Population: Population data comprised headcounts from the 2001 census, at postcode level (ONS 2004): a postcode comprises, on average 12-15 properties. Data were converted to 100 m grids by intersecting the postcode locations with the base grid and summing the population count within each grid cell for buffers of 100, 200, 300, 500, 1000 and 3000m.
Road and traffic data: The digital data on the road network was obtained from the Ordnance Survey 1:50 000 Meridian™ data set, and has a spatial accuracy of ca 1m. Roads were classified into four types: motorways, A-roads (single or dual carriageways with a speed limit of 60 or 70 mph, respectively), B roads (single carriageways with a speed limit of 60 mph) and minor roads (urban streets or country lanes). Traffic intensity data were obtained from the Department of Environment Food and Rural Affairs (DEFRA) in the form of total traffic counts (AADTF, Annual Average Daily Traffic Flows) for 2001, at point locations across the country, covering all motorways and A-roads. The traffic intensities were automatically matched to the digital road data, then gridded to a 100 m resolution for buffers of 100, 200 and 300m.
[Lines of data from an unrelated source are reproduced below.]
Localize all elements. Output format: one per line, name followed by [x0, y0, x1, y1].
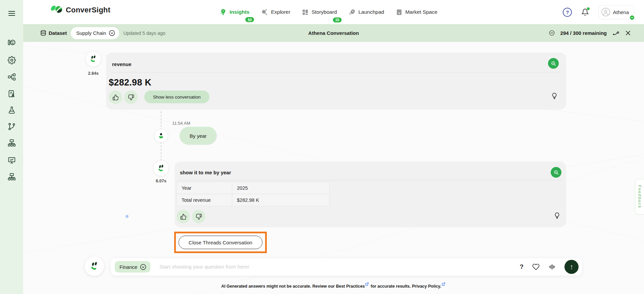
zoom-in-icon [551, 61, 556, 66]
heart-icon [532, 263, 540, 271]
nav-storyboard-label: Storyboard [311, 9, 337, 15]
help-button[interactable]: ? [563, 8, 572, 17]
table-cell-label: Total revenue [177, 194, 232, 206]
user-person-icon [157, 132, 165, 140]
sidebar-org-chart-icon[interactable] [7, 139, 16, 147]
privacy-policy-link[interactable]: Privacy Policy. [412, 284, 441, 289]
conversation-title: Athena Conversation [308, 24, 359, 42]
main-nav: Insights 50 Explorer Storyboard 15 [219, 0, 437, 24]
question-input-bar: Finance ? ↑ [111, 258, 582, 276]
bot-answer-card-revenue: revenue $282.98 K Show less conversation [106, 53, 566, 110]
notification-dot [587, 7, 590, 10]
conversight-logo[interactable]: ConverSight [50, 5, 110, 15]
input-help-button[interactable]: ? [519, 263, 524, 271]
dataset-updated-text: Updated 5 days ago [123, 31, 165, 36]
highlight-annotation-box: Close Threads Conversation [174, 232, 267, 253]
user-name: Athena [613, 9, 629, 15]
close-icon [625, 30, 631, 36]
nav-market-space[interactable]: Market Space [396, 9, 438, 16]
nav-insights-label: Insights [230, 9, 249, 15]
nav-launchpad[interactable]: Launchpad [348, 8, 384, 16]
hamburger-menu-icon[interactable] [7, 9, 16, 17]
user-avatar [154, 129, 168, 143]
lightbulb-icon [553, 212, 561, 219]
thumbs-down-button[interactable] [192, 210, 205, 223]
insight-bulb-button[interactable] [551, 92, 558, 100]
sidebar-insights-assistant-icon[interactable] [7, 38, 16, 46]
dataset-selector[interactable]: Supply Chain [71, 27, 119, 39]
table-cell-label: Year [177, 182, 232, 194]
top-header: ConverSight Insights 50 Explorer [23, 0, 644, 24]
insight-bulb-button[interactable] [553, 212, 561, 219]
chat-quota-icon [549, 30, 555, 36]
nav-storyboard[interactable]: Storyboard 15 [302, 9, 337, 16]
waveform-icon [548, 263, 556, 271]
nav-market-space-label: Market Space [405, 9, 438, 15]
thread-settings-button[interactable] [612, 30, 620, 37]
context-selector[interactable]: Finance [115, 261, 150, 273]
bot-avatar [85, 51, 101, 67]
send-question-button[interactable]: ↑ [564, 260, 579, 274]
context-value: Finance [119, 264, 137, 270]
disclaimer-text: AI Generated answers might not be accura… [221, 284, 336, 289]
answer-table: Year 2025 Total revenue $282.98 K [177, 182, 330, 206]
cursor-dot [126, 215, 129, 218]
launchpad-rocket-icon [348, 8, 356, 16]
database-icon [40, 30, 47, 37]
thumbs-down-icon [196, 214, 202, 220]
sidebar-hierarchy-icon[interactable] [7, 173, 16, 181]
feedback-tab-label: Feedback [637, 185, 642, 209]
thumbs-down-button[interactable] [124, 91, 138, 104]
expand-answer-button[interactable] [551, 167, 561, 178]
thumbs-up-icon [112, 94, 119, 101]
external-link-icon[interactable] [365, 282, 369, 286]
dataset-label-group: Dataset [40, 30, 67, 37]
nav-explorer-label: Explorer [271, 9, 290, 15]
insights-bulb-icon [219, 8, 227, 16]
message-timestamp: 11:54 AM [172, 121, 190, 126]
user-menu[interactable]: Athena [598, 5, 634, 19]
answer-question-text: show it to me by year [180, 170, 231, 175]
up-arrow-icon: ↑ [570, 263, 574, 271]
zoom-in-icon [553, 170, 559, 175]
avatar [601, 8, 610, 16]
sidebar-presentation-chart-icon[interactable] [7, 156, 16, 165]
conversight-face-icon [88, 54, 98, 64]
favorite-button[interactable] [532, 263, 540, 271]
thumbs-down-icon [128, 94, 134, 101]
sidebar-workflow-icon[interactable] [7, 73, 16, 81]
sidebar-report-person-icon[interactable] [7, 90, 16, 98]
conversation-toolbar: Dataset Supply Chain Updated 5 days ago … [23, 24, 644, 42]
nav-storyboard-badge: 15 [332, 17, 342, 23]
table-cell-value: 2025 [232, 182, 330, 194]
chevron-down-icon [109, 30, 115, 36]
external-link-icon[interactable] [442, 282, 445, 286]
sidebar-settings-gear-icon[interactable] [7, 56, 16, 64]
nav-explorer[interactable]: Explorer [261, 8, 290, 16]
answer-question-text: revenue [112, 61, 132, 67]
sidebar-lab-flask-icon[interactable] [7, 106, 16, 114]
show-less-conversation-button[interactable]: Show less conversation [144, 91, 209, 103]
answer-value: $282.98 K [109, 77, 151, 88]
notifications-button[interactable] [581, 8, 589, 16]
bot-avatar [153, 160, 169, 176]
dataset-value: Supply Chain [76, 30, 106, 36]
close-threads-conversation-button[interactable]: Close Threads Conversation [179, 236, 262, 249]
chevron-down-icon [140, 264, 146, 270]
table-row: Year 2025 [177, 182, 330, 194]
close-conversation-button[interactable] [625, 30, 631, 36]
voice-input-button[interactable] [548, 263, 556, 271]
nav-insights[interactable]: Insights 50 [219, 8, 249, 16]
feedback-tab[interactable]: Feedback [635, 179, 644, 215]
thumbs-up-button[interactable] [109, 91, 122, 104]
question-input[interactable] [159, 258, 512, 276]
nav-launchpad-label: Launchpad [358, 9, 384, 15]
response-duration: 6.07s [149, 179, 173, 183]
sidebar-git-branch-icon[interactable] [7, 122, 16, 131]
thumbs-up-button[interactable] [177, 210, 190, 223]
quota-remaining-text: 294 / 300 remaining [560, 30, 607, 36]
expand-answer-button[interactable] [548, 58, 559, 69]
best-practices-link[interactable]: Best Practices [336, 284, 365, 289]
market-space-icon [396, 9, 403, 16]
user-chevron-down-icon [629, 15, 635, 20]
The length of each road class within 100 m grids was also calculated for the same buffer sizes.
Regression modelling
The following guidelines were used creating the LUR models. This process was done in SPSS.
- Enter explanatory variables in a ‘supervised-stepwise manner’, most important predictors first.
- The sign for each coefficient in the model must conform to the expected direction of effect.
- Each variable in the model should be significant (e.g. p < 0.05).
- Following point 1, variables entered later in the process should not be maintained if they cause variables already in the model to invalidate guidelines 2 or 3.
- Avoid double counting by excluding overlapping buffers. For example, including roads in 0-100m and 100-200m is valid, but including roads in 0-100m and 0-200m is not.
- Gaps in the buffers should be avoided. For example, roads in 100-200m should not be included unless roads in 0-100m is already in your model.
Results
The final NO2 model is shown in Table 1, also showing the increment in adjusted R2 of each added predictor variable. The LUR model was validated through cross validation, using the leave-one-out approach.
Model Building | Validation | |||||
Variables | β | p | Adj R2 | SEE | Adj R2 | RMSE |
(Constant) | 26.22 | 0.00 | ||||
Urban influence 20km | 1.30E-07 | 0.00 | 0.46 | |||
High density residential 0-3000m | 1.32E-06 | 0.00 | 0.54 | |||
Major road length (motor + A) 0-100m | 5.20E-02 | 0.00 | 0.61 | |||
Bus and HGV flow 0-300m | 2.07E-06 | 0.01 | 0.62 | |||
Altitude (transformed) | -2.36E+01 | 0.01 | 0.63 | 9.02 | 0.61 | 9.26 |
The final LUR model can then be applied using the Raster Calculator Tool in ArcGIS and the relevant grids held in the GIS to create a 100 x 100 m NO2 concentration map (see Figure 1). The range of predicted concentrations from the map was compared to that of the monitored data, and the spatial distributions of the predicted concentrations visually examined to assess the plausibility of the map and identify any extreme predictions.
References
- Vienneau, D., de Hoogh, K., Beelen, R., Fischer, P., Hoek, G. and Briggs, D. 2009 Comparison of land-use regression models between Great Britain and the Netherlands. Atmospheric Environment44, 688-696
- Beelen, R., Hoek, G., Pebesma, E., Vienneau, D., de Hoogh, K. and Briggs, D.J. 2009 Mapping of background air pollution at a fine spatial scale across the European Union. Science of the Total Environment 407(6), 1852-1867.